**What you should do:** Where does the string "files" appear in the records? Copy every line that contains it.

**Available data:**

-*-*-

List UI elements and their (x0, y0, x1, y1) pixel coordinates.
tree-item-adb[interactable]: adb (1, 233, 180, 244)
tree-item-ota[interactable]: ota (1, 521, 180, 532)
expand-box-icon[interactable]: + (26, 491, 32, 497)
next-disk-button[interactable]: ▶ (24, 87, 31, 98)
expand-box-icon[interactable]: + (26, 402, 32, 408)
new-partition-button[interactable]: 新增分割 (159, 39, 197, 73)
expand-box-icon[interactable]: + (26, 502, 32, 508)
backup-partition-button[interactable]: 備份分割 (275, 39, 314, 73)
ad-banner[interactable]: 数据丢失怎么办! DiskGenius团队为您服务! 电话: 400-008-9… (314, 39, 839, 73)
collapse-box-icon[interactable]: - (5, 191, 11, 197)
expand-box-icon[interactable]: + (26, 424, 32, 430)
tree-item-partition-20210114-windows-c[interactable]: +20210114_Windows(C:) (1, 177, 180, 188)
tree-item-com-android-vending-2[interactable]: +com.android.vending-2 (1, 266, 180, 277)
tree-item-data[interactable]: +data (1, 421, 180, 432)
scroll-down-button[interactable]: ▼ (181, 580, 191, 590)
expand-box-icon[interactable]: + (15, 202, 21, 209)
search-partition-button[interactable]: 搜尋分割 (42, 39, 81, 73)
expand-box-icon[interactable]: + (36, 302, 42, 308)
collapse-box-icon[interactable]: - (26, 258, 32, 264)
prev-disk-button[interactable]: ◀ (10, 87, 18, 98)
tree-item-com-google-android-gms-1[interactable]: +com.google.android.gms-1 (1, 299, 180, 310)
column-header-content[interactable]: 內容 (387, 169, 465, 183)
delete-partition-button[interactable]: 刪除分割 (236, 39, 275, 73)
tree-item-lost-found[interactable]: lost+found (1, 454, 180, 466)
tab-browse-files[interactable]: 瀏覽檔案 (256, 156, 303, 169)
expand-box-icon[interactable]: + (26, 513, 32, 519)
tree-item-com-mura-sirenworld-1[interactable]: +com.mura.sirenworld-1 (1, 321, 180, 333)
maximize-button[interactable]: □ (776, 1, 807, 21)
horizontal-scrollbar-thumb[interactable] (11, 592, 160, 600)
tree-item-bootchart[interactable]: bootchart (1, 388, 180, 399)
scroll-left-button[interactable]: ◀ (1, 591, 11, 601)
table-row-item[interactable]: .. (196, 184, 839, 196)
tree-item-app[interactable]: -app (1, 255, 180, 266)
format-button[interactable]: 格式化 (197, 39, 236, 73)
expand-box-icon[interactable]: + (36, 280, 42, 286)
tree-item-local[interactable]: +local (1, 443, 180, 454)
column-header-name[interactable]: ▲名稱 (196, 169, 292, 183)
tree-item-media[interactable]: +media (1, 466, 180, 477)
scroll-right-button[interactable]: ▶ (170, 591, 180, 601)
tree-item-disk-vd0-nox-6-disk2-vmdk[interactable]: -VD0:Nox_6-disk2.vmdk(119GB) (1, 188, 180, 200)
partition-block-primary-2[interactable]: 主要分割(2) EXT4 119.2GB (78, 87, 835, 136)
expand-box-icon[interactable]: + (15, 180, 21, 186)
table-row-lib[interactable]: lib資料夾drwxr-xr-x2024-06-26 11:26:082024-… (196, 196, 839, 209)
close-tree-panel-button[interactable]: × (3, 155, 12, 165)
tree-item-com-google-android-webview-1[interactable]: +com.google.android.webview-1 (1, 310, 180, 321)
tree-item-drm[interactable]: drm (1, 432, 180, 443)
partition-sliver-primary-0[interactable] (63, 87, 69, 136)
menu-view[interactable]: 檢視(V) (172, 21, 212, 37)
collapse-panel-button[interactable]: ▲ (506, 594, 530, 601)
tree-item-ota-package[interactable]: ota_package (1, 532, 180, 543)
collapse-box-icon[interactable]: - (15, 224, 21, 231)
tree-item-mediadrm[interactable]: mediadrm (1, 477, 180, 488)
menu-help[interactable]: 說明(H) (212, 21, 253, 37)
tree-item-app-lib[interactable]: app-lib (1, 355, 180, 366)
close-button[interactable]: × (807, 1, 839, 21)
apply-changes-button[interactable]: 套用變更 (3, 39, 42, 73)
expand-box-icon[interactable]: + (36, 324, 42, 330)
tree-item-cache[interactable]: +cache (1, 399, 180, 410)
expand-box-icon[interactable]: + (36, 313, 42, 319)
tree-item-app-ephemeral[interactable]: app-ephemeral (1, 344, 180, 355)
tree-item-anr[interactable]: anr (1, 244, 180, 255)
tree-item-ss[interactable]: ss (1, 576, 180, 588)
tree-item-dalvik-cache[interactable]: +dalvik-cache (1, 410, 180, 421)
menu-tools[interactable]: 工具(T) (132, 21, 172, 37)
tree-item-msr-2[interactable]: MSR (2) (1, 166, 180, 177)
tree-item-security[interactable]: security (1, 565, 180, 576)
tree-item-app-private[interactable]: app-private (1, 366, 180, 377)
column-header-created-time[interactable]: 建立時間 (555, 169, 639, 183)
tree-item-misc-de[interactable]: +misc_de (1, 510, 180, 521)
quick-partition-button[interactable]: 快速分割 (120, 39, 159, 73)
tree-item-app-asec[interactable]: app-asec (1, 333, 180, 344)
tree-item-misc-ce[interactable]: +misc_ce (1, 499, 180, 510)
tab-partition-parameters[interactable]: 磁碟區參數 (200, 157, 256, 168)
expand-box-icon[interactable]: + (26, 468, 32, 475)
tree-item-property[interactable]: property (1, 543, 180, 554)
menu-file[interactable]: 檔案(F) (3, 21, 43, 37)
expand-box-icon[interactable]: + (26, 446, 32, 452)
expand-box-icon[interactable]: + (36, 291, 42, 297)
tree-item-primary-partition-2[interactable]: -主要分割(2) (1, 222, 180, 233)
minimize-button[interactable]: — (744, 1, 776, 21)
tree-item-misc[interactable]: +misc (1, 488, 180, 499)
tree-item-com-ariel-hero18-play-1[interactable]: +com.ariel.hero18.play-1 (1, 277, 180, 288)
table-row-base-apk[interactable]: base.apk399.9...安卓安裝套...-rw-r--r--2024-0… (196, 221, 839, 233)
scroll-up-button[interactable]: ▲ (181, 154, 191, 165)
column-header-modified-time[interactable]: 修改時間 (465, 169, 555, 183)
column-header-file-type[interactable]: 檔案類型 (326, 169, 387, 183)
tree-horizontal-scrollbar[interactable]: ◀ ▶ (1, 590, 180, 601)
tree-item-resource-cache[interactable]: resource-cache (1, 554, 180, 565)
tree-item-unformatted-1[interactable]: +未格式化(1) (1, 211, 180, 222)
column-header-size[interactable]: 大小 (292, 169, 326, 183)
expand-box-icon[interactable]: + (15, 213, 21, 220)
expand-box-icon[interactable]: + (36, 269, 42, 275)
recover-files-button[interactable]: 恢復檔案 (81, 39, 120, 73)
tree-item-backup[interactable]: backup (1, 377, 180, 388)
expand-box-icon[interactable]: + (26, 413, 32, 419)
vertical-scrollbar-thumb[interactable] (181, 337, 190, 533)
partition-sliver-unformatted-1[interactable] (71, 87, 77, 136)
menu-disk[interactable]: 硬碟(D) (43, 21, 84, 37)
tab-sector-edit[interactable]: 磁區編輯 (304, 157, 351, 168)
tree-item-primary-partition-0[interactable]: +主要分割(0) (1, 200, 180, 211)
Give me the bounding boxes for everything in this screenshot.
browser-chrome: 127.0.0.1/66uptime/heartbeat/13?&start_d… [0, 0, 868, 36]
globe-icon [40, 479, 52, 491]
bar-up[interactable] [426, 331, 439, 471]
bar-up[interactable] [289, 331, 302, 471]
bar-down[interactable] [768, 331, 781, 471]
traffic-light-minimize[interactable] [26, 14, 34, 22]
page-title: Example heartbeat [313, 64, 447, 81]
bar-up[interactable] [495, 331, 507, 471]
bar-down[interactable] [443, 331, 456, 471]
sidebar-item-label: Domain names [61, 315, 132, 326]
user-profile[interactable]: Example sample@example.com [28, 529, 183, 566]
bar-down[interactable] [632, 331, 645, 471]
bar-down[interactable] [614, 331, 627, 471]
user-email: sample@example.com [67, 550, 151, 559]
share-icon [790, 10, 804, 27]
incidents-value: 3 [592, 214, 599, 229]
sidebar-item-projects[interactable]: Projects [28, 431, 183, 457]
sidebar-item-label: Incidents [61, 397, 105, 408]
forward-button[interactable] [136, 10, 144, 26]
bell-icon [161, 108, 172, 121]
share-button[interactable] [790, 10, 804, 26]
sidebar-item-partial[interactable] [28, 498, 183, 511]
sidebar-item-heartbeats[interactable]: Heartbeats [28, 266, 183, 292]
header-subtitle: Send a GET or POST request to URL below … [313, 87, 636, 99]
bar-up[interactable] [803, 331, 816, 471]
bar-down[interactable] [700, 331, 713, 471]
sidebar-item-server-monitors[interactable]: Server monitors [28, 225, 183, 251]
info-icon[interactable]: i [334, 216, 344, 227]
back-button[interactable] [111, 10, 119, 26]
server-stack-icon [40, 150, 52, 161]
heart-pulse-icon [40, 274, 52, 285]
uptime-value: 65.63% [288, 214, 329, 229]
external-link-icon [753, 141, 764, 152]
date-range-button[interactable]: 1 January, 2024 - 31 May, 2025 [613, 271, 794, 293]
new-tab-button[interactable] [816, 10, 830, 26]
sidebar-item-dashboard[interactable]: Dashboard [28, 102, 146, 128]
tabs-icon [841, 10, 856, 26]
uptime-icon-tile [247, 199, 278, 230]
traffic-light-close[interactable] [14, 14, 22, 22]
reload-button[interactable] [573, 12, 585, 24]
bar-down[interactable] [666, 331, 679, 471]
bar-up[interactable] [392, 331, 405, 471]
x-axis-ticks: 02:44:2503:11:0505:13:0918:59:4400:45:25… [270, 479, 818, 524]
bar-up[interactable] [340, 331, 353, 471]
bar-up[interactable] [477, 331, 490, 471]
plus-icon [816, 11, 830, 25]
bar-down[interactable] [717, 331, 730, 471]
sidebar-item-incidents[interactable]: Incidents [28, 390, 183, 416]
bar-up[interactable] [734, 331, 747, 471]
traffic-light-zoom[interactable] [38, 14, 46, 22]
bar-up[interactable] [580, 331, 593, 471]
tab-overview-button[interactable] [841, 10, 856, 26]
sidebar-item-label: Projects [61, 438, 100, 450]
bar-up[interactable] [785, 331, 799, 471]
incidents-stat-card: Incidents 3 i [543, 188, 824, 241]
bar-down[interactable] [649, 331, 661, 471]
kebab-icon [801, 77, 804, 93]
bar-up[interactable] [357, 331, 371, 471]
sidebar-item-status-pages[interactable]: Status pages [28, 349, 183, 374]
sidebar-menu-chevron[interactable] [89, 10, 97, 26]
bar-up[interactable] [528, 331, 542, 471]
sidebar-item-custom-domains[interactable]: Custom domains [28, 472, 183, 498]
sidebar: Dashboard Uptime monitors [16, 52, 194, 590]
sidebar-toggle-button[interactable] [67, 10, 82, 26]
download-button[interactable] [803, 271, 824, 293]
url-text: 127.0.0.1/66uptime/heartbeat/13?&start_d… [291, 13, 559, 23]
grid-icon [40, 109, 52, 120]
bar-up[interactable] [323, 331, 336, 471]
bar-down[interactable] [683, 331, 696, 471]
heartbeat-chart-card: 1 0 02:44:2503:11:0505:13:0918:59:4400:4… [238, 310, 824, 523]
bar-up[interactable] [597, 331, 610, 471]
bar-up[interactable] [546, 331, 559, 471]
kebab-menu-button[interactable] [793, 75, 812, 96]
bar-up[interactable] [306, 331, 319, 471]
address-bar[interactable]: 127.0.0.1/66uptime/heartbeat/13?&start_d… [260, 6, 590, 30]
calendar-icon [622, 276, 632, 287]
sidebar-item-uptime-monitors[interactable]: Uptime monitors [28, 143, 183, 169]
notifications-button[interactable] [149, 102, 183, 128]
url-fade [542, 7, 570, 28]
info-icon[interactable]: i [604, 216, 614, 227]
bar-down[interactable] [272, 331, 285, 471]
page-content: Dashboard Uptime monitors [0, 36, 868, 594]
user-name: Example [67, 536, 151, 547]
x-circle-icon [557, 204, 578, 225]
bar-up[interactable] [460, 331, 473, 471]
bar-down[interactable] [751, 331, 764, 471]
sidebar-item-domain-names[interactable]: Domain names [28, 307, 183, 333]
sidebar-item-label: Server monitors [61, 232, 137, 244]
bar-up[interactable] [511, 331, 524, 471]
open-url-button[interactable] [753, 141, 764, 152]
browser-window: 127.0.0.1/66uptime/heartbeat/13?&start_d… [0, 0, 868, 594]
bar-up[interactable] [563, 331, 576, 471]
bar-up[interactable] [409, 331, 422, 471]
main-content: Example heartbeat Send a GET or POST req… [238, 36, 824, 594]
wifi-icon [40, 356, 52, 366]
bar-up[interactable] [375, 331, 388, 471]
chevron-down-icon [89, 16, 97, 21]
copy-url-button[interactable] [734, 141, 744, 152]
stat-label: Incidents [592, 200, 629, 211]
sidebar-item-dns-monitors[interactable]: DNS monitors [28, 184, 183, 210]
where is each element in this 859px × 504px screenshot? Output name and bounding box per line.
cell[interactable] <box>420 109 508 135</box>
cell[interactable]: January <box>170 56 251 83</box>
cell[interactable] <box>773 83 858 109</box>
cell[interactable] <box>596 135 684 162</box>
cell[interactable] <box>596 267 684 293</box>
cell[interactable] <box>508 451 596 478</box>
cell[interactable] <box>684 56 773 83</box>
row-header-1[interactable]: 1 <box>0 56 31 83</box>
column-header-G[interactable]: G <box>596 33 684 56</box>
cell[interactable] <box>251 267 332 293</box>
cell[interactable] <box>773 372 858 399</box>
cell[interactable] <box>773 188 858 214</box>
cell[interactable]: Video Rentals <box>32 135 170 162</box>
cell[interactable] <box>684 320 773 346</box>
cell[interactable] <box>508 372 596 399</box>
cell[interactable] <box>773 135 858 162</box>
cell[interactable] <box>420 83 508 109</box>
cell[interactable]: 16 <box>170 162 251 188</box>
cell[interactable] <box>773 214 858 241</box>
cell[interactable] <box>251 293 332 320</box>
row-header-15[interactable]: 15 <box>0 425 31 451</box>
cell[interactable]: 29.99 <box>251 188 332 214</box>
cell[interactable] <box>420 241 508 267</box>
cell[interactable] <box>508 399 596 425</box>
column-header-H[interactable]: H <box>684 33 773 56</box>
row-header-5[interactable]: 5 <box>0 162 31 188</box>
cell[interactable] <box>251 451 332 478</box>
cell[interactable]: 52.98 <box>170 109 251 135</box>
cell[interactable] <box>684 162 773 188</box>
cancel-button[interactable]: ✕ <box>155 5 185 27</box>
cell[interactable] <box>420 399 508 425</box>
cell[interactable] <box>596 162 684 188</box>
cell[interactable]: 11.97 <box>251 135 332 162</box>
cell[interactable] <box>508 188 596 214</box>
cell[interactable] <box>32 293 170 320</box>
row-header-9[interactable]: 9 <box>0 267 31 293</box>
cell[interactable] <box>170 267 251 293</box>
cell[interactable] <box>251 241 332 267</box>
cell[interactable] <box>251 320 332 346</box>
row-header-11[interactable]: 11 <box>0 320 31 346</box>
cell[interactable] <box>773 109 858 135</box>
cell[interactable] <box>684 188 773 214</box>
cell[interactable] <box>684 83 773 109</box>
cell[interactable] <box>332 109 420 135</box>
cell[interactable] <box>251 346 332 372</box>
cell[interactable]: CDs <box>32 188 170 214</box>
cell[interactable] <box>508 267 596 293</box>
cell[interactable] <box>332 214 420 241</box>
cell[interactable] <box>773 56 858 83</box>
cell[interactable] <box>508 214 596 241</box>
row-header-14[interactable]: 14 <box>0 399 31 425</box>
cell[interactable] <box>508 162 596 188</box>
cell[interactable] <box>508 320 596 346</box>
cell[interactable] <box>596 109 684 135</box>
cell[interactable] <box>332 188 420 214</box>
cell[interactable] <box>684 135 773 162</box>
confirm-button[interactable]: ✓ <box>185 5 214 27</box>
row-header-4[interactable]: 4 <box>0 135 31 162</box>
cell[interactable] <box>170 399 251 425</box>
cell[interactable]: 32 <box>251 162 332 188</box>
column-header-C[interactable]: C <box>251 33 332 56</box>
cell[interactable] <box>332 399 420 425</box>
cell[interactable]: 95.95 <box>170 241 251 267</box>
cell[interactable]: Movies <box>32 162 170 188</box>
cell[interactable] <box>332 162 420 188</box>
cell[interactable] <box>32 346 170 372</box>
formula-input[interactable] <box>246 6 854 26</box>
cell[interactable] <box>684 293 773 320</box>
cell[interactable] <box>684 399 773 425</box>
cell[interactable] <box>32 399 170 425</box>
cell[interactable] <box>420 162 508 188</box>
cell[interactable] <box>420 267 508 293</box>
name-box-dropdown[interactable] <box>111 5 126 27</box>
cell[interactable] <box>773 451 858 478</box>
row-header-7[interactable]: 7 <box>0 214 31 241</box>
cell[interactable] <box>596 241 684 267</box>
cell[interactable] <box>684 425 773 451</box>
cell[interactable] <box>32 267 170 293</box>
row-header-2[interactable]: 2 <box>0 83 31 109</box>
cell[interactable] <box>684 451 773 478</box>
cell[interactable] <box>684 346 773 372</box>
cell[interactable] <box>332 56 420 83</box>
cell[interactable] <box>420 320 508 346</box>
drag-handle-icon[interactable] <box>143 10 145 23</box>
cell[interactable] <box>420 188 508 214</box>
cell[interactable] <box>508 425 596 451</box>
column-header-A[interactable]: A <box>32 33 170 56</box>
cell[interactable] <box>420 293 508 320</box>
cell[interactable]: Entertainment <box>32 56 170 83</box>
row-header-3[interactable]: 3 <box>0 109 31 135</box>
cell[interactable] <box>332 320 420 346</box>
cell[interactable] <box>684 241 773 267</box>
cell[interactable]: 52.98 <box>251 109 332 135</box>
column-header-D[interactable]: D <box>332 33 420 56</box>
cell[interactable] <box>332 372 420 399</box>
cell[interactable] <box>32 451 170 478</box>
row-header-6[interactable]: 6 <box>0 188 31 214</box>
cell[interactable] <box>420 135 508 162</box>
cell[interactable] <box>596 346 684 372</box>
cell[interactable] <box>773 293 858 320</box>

-*-*-

**Answer below:**
tab-browse-files[interactable]: 瀏覽檔案 (256, 156, 303, 169)
recover-files-button[interactable]: 恢復檔案 (81, 39, 120, 73)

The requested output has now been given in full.